We have a problem confusing the aspiration of being right, to actually being right, and we fail a lot, and refuse to recognise that failure.
Absolutely. My point is merely that we have set forth a set of principles, and ideals, and it is incumbent upon us to live up to them. Saying that we don’t always live up to those ideals is not a counterargument.
I’m all for replacing “this is beneath us” with “this is wrong.” (Really, if it were beneath us, it would be because it was wrong, anyway, so it’s a more fundamental argument.)
In any case, I don’t think many of us disagree that there has to be push-back of some sort whenever we, as a country, get our authoritarian undies in a wad. Unopposed force resulting in acceleration and all.
When ever I hear Conservatives talk their view on terrorism it always bring up the scene in the movie “Little Big Man” when just before the Battle of the Little Big Horn General Custer asks Dustin Hoffman’s character what he should do and Little Big Man thinks to himself “I’ve got him now”. Replace Dustin Hoffman with Osama Bin Laden and Custer our Conservative geniuses.
We were willing to do quite a bit of Constitution trampling in a panic over corporations around here just last week.
I agree- your position that corporations are indistinguishable from citizens is trampling on the Constitution (certainly at a minimum, it’s unsupportable from an Originalist standpoint). But I think your position was held in good faith, whereas allowing the extrajudicial killing of citizens by Presidential fiat is without reservation incompatible with the existing Constitution.
You shouldn’t be so hard on yourself. Not all Constitutional disagreements are ‘trampling’.
Absolutely. My point is merely that we have set forth a set of principles, and ideals, and it is incumbent upon us to live up to them. Saying that we don’t always live up to those ideals is not a counterargument.
Furthermore, while it’s important to recognize where we haven’t lived up to our ideals, many Americans aren’t aware of or prefer not to focus on those issues.
Saying “this is beneath us” plays along with American self-stereotypes, as opposed to working against them. Although I can see the argument for injecting more truth into the discussion, I also think it might make it less effective on the general public.
Erik: Saying that we don’t always live up to those ideals is not a counterargument.
Well I wasn’t really trying to make a counterargument. More like trying to point out that our reaction re:OBL should surprise no one.
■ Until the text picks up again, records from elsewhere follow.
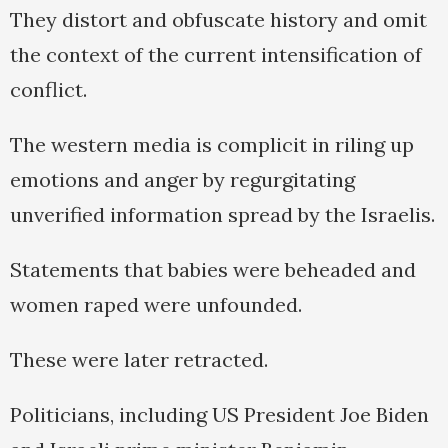
They distort and obfuscate history and omit
the context of the current intensification of
conflict.
The western media is complicit in riling up
emotions and anger by regurgitating
unverified information spread by the Israelis.
Statements that babies were beheaded and
women raped were unfounded.
These were later retracted.
Politicians, including US President Joe Biden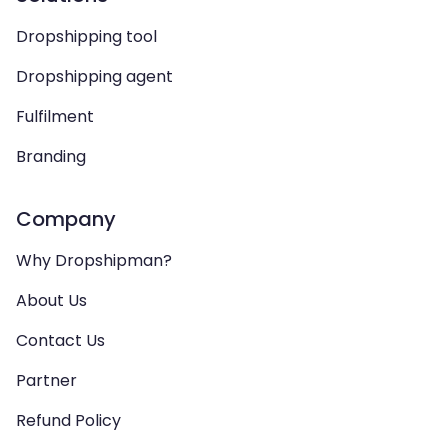
Dropshipping tool
Dropshipping agent
Fulfilment
Branding
Company
Why Dropshipman?
About Us
Contact Us
Partner
Refund Policy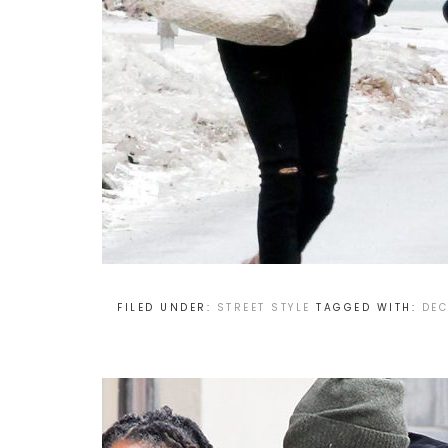
FILED UNDER:
STREET STYLE
TAGGED WITH:
DEC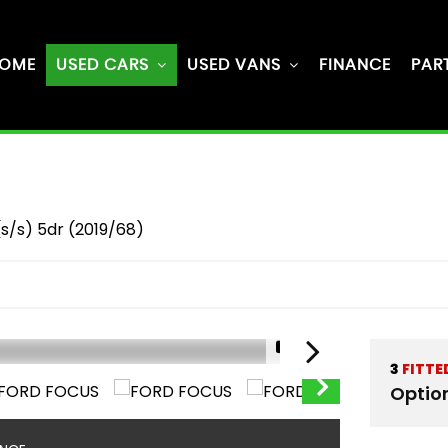
OME
USED CARS
USED VANS
FINANCE
PAR
s/s) 5dr (2019/68)
1/61
3
FITTE
Optio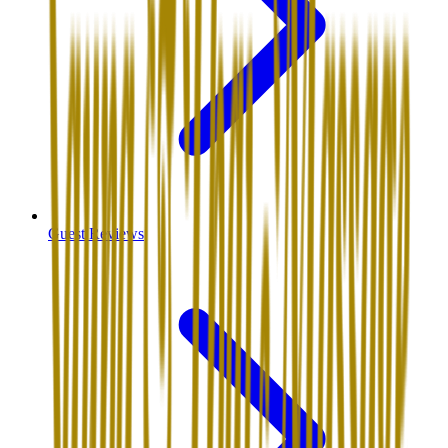
Guest Reviews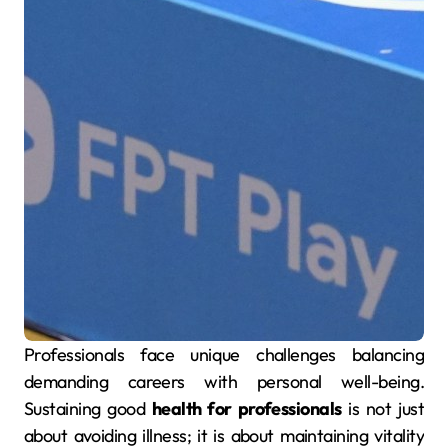
Professionals face unique challenges balancing
demanding careers with personal well-being.
Sustaining good
health for professionals
is not just
about avoiding illness; it is about maintaining vitality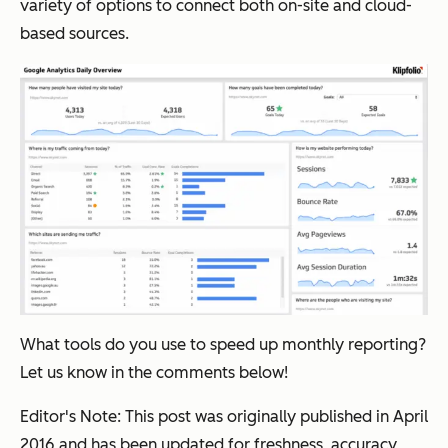
variety of options to connect both on-site and cloud-
based sources.
What tools do you use to speed up monthly reporting?
Let us know in the comments below!
Editor's Note: This post was originally published in April
2016 and has been updated for freshness, accuracy,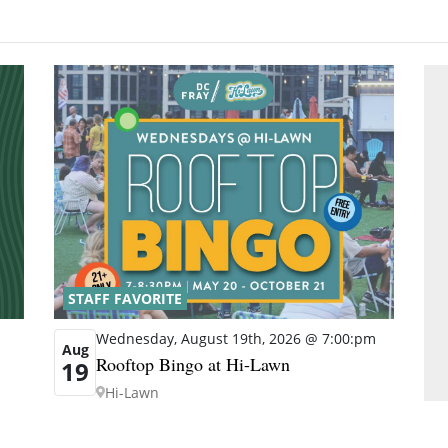
STAFF FAVORITE
Wednesday, August 19th, 2026 @ 7:00:pm
Aug
Rooftop Bingo at Hi-Lawn
19
Hi-Lawn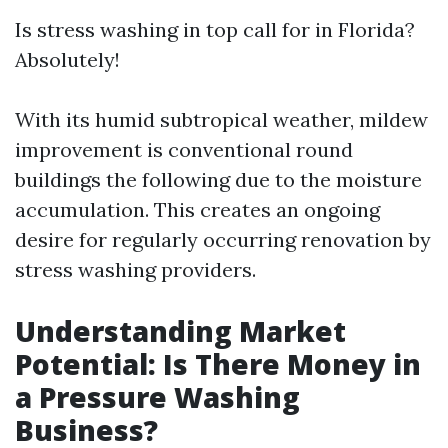
Is stress washing in top call for in Florida?
Absolutely!
With its humid subtropical weather, mildew
improvement is conventional round
buildings the following due to the moisture
accumulation. This creates an ongoing
desire for regularly occurring renovation by
stress washing providers.
Understanding Market
Potential: Is There Money in
a Pressure Washing
Business?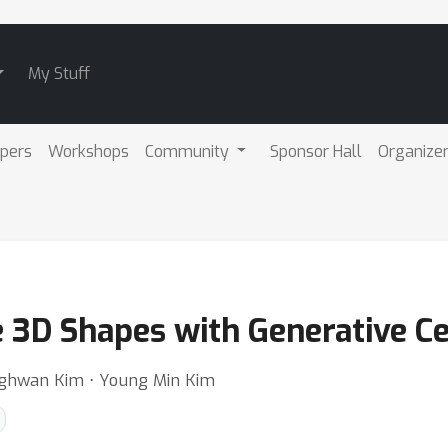
My Stuff
pers
Workshops
Community
Sponsor Hall
Organize
e 3D Shapes with Generative C
nghwan Kim ⋅ Young Min Kim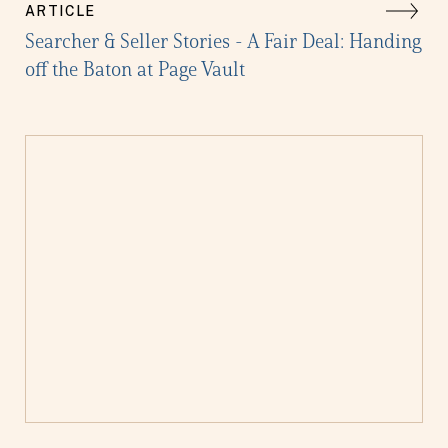
ARTICLE
Searcher & Seller Stories - A Fair Deal: Handing
off the Baton at Page Vault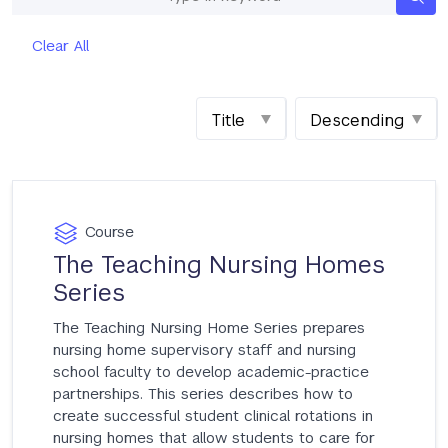
Keywords
Clear All
Sort
Order
by
Course
The Teaching Nursing Homes
Series
The Teaching Nursing Home Series prepares
nursing home supervisory staff and nursing
school faculty to develop academic-practice
partnerships. This series describes how to
create successful student clinical rotations in
nursing homes that allow students to care for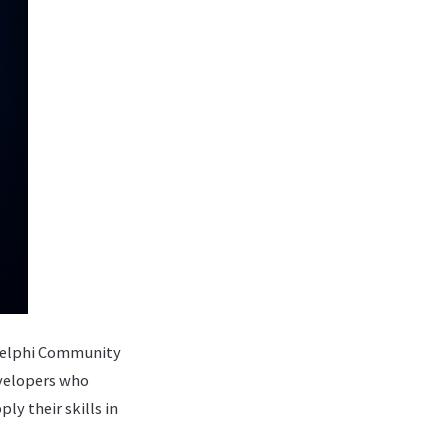
e Delphi Community
evelopers who
y their skills in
And that our experimentation in ‘American Exceptionalism’ is pretty much a failure, but that’s not directed at anything you or anyone else here said. That’s just me venting.
“What’s more amazing is that the people that are in the biggest hurry to grant Osama the most power over reshaping our society are the ones who claim the mantle of being “tough” on terror.”
And those same people would often be quick to *claim* that they’re willing to die to protect their country and Constitution.
But when it comes right down to it, they’re quick to sacrifice the Constitution in fear that they might die.
This is really just a consequence of the Republican’s choice twentysome years back of applying no hold barred emotional marketing techniques to advanace their agenda. It is very effective, but essentially turns politics into a race to the bottom. We shouldn’t be at all surprised that the Overton window is shifting out into the twilight zone. Thats what unrestrained emotional marketing will do.
Looks like there doesn’t have to be any investigation to begin the prosecutions for torture: just an indictment.
Dick Cheney confesses on air
Of course, Cheney’s presumably pretty confident that no one in authority is actually about to enforce the law (Section 2340A of the federal criminal code) against him – what, the former Vice President of the United States actually do time for a felony he has openly confessed he committed? Cheney’s sufficiently powerful he can get drunk and shoot a friend in the face, and have the White House press secretary blame the friend for getting in the way of being shot… so why should he expect to see any trouble for having the US military torture prisoners?